> [ASSIGNMENT] Please work out how many lines in the material contain "MULTIMIX" and give only that figure.

> [PROVIDED ENTRIES]

=== Section Start ===

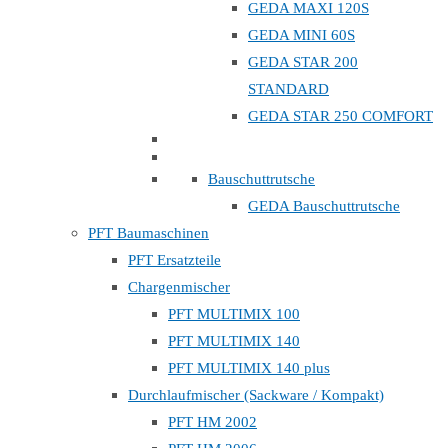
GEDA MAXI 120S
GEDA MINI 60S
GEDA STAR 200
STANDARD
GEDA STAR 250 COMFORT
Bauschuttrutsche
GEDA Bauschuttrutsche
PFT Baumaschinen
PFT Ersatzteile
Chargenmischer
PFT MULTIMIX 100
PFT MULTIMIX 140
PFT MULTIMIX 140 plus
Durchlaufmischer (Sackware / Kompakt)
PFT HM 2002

=== Section End ===
=== Section Start ===

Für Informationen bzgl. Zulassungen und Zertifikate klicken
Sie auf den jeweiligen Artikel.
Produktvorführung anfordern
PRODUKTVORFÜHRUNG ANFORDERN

=== Section End ===

> [WRITTEN SOLUTION] 3